Let's calculate the current
$$i_c=C \cdot \frac{d}{dt}\Re(e^{j\omega t}) $$
$$i_c=C \cdot j\omega \Re(e^{j\omega t}) $$
$$i_c=j\omega C\cdot v_c $$
The impedance is defined as \$Z_c=\frac{v_c}{i_c} \$.
Which finally makes us arrive at
$$Z_c=\bigg(\frac{i_c}{v_c}\bigg)^{-1}=\frac{v_c}{i_c}=\frac{1}{j\omega C} $$
A similar thing can be done for an inductor.
My question is, do these formulas always hold? In the derivation I assumed that the voltage was a sinusoid (well, a phase shifted sinusoid) but this is not always the case.
What if the voltage across the capacitor is a sawtooth function or maybe a triangle wave? Then the derivation above wouldn't work at all.
Best Answer
The differential equations which use \$\frac{di}{dt}\$ and \$\frac{dV}{dt}\$ are more fundamental. They do not do not care about any abstractions such as "frequency", "sinusoids", or "canned" waveforms which, in a sense, need you to know what is going to happen in the future. As a result, you can always use the differential equations.

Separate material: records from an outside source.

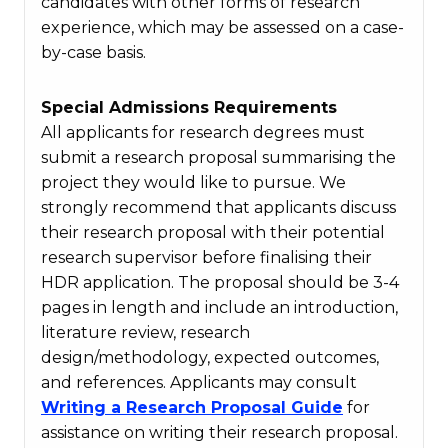
candidates with other forms of research
experience, which may be assessed on a case-
by-case basis.
Special Admissions Requirements
All applicants for research degrees must
submit a research proposal summarising the
project they would like to pursue. We
strongly recommend that applicants discuss
their research proposal with their potential
research supervisor before finalising their
HDR application. The proposal should be 3-4
pages in length and include an introduction,
literature review, research
design/methodology, expected outcomes,
and references. Applicants may consult
Writing a Research Proposal Guide
for
assistance on writing their research proposal.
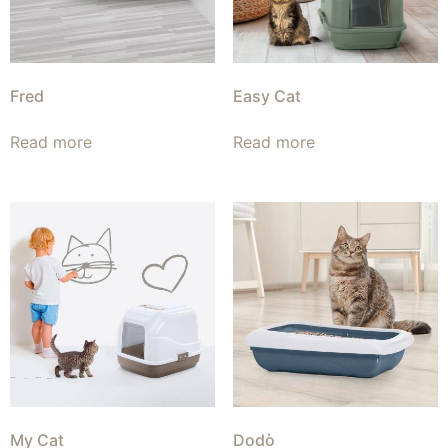
Fred
Easy Cat
Read more
Read more
My Cat
Dodò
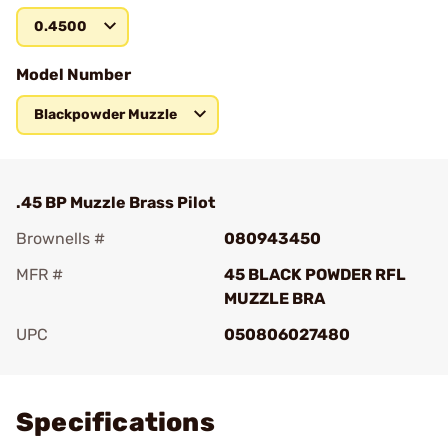
0.4500
Model Number
Blackpowder Muzzle
.45 BP Muzzle Brass Pilot
Brownells #
080943450
MFR #
45 BLACK POWDER RFL
MUZZLE BRA
UPC
050806027480
Add To Favorite
Specifications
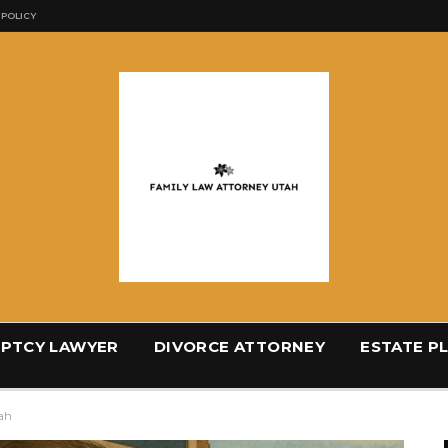
 POLICY
PTCY LAWYER
DIVORCE ATTORNEY
ESTATE P
tah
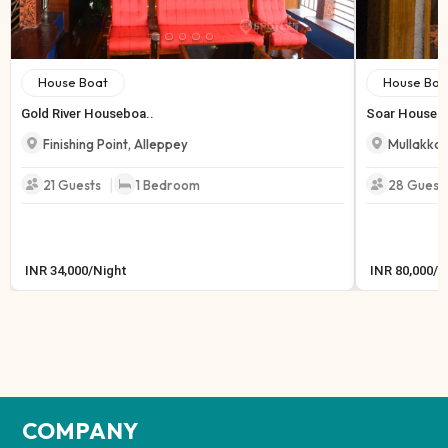
House Boat
House Boa
Gold River Houseboa..
Soar Housebo
Finishing Point
,
Alleppey
Mullakkal
|
21
Guests
1
Bedroom
28
Guest
INR
34,000
/
Night
INR
80,000
/
N
COMPANY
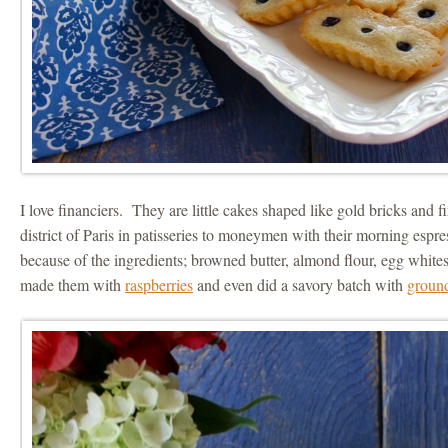
I love financiers. They are little cakes shaped like gold bricks and fir
district of Paris in patisseries to moneymen with their morning espre
because of the ingredients; browned butter, almond flour, egg whites
made them with
raspberries
and even did a savory batch with
groun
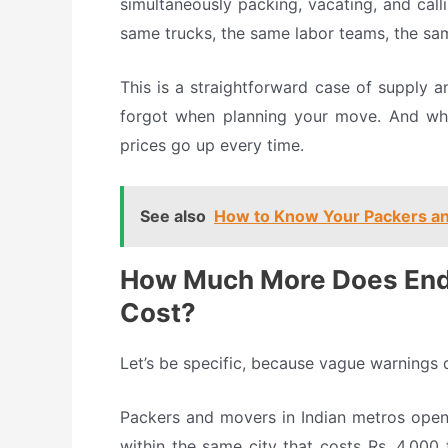
simultaneously packing, vacating, and cal
same trucks, the same labor teams, the sa
This is a straightforward case of supply 
forgot when planning your move. And whe
prices go up every time.
See also
How to Know Your Packers an
How Much More Does End
Cost?
Let’s be specific, because vague warnings 
Packers and movers in Indian metros ope
within the same city that costs Rs. 4,000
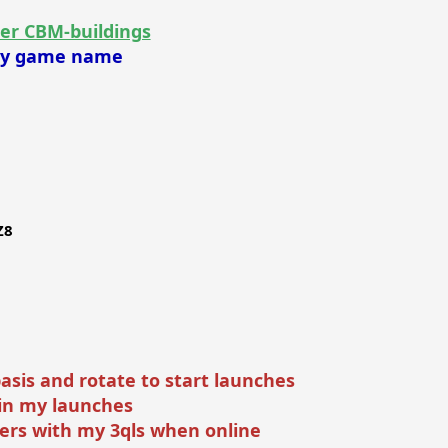
er CBM-buildings
 my game name
Z8
basis and rotate to start launches
join my launches
ers with my 3qls when online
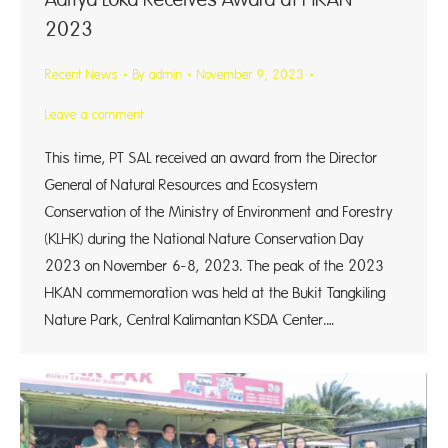
2023
Recent News
By
admin
November 9, 2023
Leave a comment
This time, PT SAL received an award from the Director
General of Natural Resources and Ecosystem
Conservation of the Ministry of Environment and Forestry
(KLHK) during the National Nature Conservation Day
2023 on November 6-8, 2023. The peak of the 2023
HKAN commemoration was held at the Bukit Tangkiling
Nature Park, Central Kalimantan KSDA Center.…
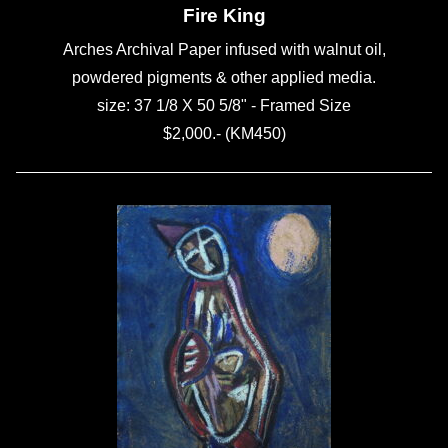
Fire King
Arches Archival Paper infused with walnut oil,
powdered pigments & other applied media.
size: 37 1/8 X 50 5/8" - Framed Size
$2,000.- (KM450)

The impedance equations which use \$\omega\$ are derived from the differential equations using sinusoids as inputs. If you choose to work with the impedance equations instead of the differential equations then you need to break the input down into component sinusoids using Fourier analysis, perform the analysis for each sinusoid than add them up again at the end via super position. Don't forget to account for the phase shifts.